Images are resized to 224×224 pixels and preprocessed using the official ConvNeXt
preprocessing function. Data augmentation is applied only to the training set to
improve generalization.

The validation and test sets are only preprocessed without augmentation.

In [4]:
print("\n" + "="*80)
print("BUILDING DATA GENERATORS")
print("="*80)

train_datagen = ImageDataGenerator(
    preprocessing_function=convnext_preprocess,
    rotation_range=25,
    width_shift_range=0.2,
    height_shift_range=0.2,
    zoom_range=0.25,
    horizontal_flip=True,
    shear_range=0.15,
    brightness_range=[0.8, 1.2],
    fill_mode='nearest'
)

val_test_datagen = ImageDataGenerator(
    preprocessing_function=convnext_preprocess
)

train_ds = train_datagen.flow_from_dataframe(
    dataframe=train_df,
    x_col='full_path',
    y_col='family',
    target_size=IMG_SIZE,
    batch_size=BATCH_SIZE,
    class_mode='categorical',
    shuffle=True
)

val_ds = val_test_datagen.flow_from_dataframe(
    dataframe=val_df,
    x_col='full_path',
    y_col='family',
    target_size=IMG_SIZE,
    batch_size=BATCH_SIZE,
    class_mode='categorical',
    shuffle=False
)

test_ds = val_test_datagen.flow_from_dataframe(
    dataframe=test_df,
    x_col='full_path',
    y_col='family',
    target_size=IMG_SIZE,
    batch_size=BATCH_SIZE,
    class_mode='categorical',
    shuffle=False
)

print(f"Train batches: {len(train_ds)}")
print(f"Val batches: {len(val_ds)}")
print(f"Test batches: {len(test_ds)}")
print(f"Number of classes: {len(train_ds.class_indices)}")


BUILDING DATA GENERATORS
Found 9585 validated image filenames belonging to 202 classes.
Found 1199 validated image filenames belonging to 202 classes.
Found 1199 validated image filenames belonging to 202 classes.
Train batches: 600
Val batches: 75
Test batches: 75
Number of classes: 202


## Class Imbalance Handling

The dataset is highly imbalanced across species families. To mitigate this issue,
class weights are computed from the training labels and passed to the loss function
during training.

In [5]:
print("\n" + "="*80)
print("COMPUTING CLASS WEIGHTS")
print("="*80)

labels = train_ds.classes
weights = class_weight.compute_class_weight(
    class_weight="balanced",
    classes=np.unique(labels),
    y=labels
)
class_weights = dict(enumerate(weights))
print(f"Class weights computed for {len(class_weights)} classes")
print(f"Weight range: {min(weights):.3f} to {max(weights):.3f}")


COMPUTING CLASS WEIGHTS
Class weights computed for 202 classes
Weight range: 0.198 to 2.063


## Building a Denoising Autoencoder

In [None]:
import tensorflow as tf

IMG_SIZE = (224, 224)
BATCH_SIZE = 32

train_i = tf.keras.utils.image_dataset_from_directory(r"C:\Users\inesb\Downloads\Deep_Learning\data\train",
    image_size=IMG_SIZE,
    batch_size=BATCH_SIZE,
    label_mode=None,
    shuffle=True)

val_i = tf.keras.utils.image_dataset_from_directory(r"C:\Users\inesb\Downloads\Deep_Learning\data\validation",
    image_size=IMG_SIZE,
    batch_size=BATCH_SIZE,
    label_mode=None,
    shuffle=False)

Found 9585 files.
Found 1199 files.


In [14]:
import tensorflow as tf

IMG_SIZE = (224, 224)
BATCH_SIZE = 32

paths = train_df["full_path"].values

train_i = tf.data.Dataset.from_tensor_slices(paths)

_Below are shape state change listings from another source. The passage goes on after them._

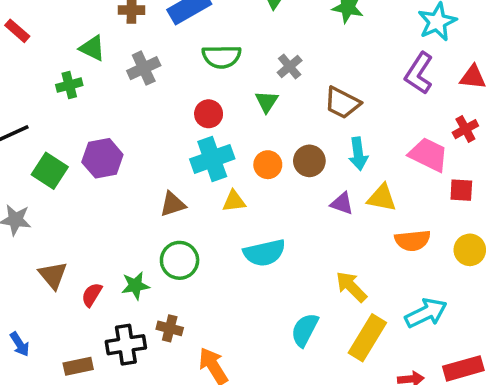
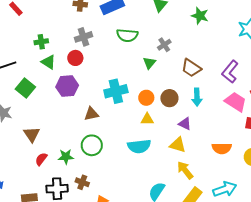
green triangle: (92, 48) -> (48, 62), moved
purple L-shape: (419, 73) -> (230, 72), moved
red circle: (209, 114) -> (75, 58), moved
purple hexagon: (102, 158) -> (67, 86), moved
yellow triangle: (382, 198) -> (178, 145), moved
yellow triangle: (234, 201) -> (147, 119), moved
brown triangle: (53, 275) -> (32, 134), moved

paths_val = val_df["full_path"].values

val_i = tf.data.Dataset.from_tensor_slices(paths_val)

In [15]:
noise_factor = 0.2

def normalize_and_add_noise(x):
    x = tf.cast(x, tf.float32) / 255.0
    noise = tf.random.normal(tf.shape(x)) * noise_factor
    x_noisy = tf.clip_by_value(x + noise, 0.0, 1.0)
    return x_noisy, x

In [16]:
noisy_train_i = (train_i.map(normalize_and_add_noise))

noisy_val_i = (val_i.map(normalize_and_add_noise))

In [17]:
from tensorflow.keras.models import Model
from tensorflow.keras import layers, losses

class Denoise(Model):
  def __init__(self):
    super(Denoise, self).__init__()
    self.encoder = tf.keras.Sequential([
      layers.Input(shape=(28, 28, 3)),
      layers.Conv2D(16, (3, 3), activation='relu', padding='same', strides=2),
      layers.Conv2D(8, (3, 3), activation='relu', padding='same', strides=2)])

    self.decoder = tf.keras.Sequential([
      layers.Conv2DTranspose(8, kernel_size=3, strides=2, activation='relu', padding='same'),
      layers.Conv2DTranspose(16, kernel_size=3, strides=2, activation='relu', padding='same'),
      layers.Conv2D(1, kernel_size=(3, 3), activation='sigmoid', padding='same')])

  def call(self, x):
    encoded = self.encoder(x)
    decoded = self.decoder(encoded)
    return decoded

autoencoder = Denoise()

In [18]:
autoencoder.compile(optimizer='adam', loss=losses.MeanSquaredError())

autoencoder.fit(noisy_train_i, validation_data = noisy_val_i, epochs = 15)

Epoch 1/15


UnimplementedError: {{function_node __wrapped__MakeIterator_device_/job:localhost/replica:0/task:0/device:CPU:0}} Cast string to float is not supported
	 [[{{node Cast}}]] [Op:MakeIterator] name: 

In [13]:
autoencoder.summary()
autoencoder.trainable = False

## Model Architecture: ConvNeXt-Small

ConvNeXt-Small pretrained on ImageNet is used as the backbone feature extractor.
The original classification head is removed and replaced with a custom head consisting of:

- Global Average Pooling
- Fully connected layer with ReLU activation
- Batch Normalization
- Dropout for regularization
- Final Softmax layer for family classification

In [14]:
def build_model(num_classes, trainable_backbone=False):
    """
    Create ConvNeXt-Small model with custom head

    Args:
        num_classes: Number of output classes
        trainable_backbone: Whether to make backbone trainable
    """
    print(f"\nBuilding model (backbone trainable: {trainable_backbone})")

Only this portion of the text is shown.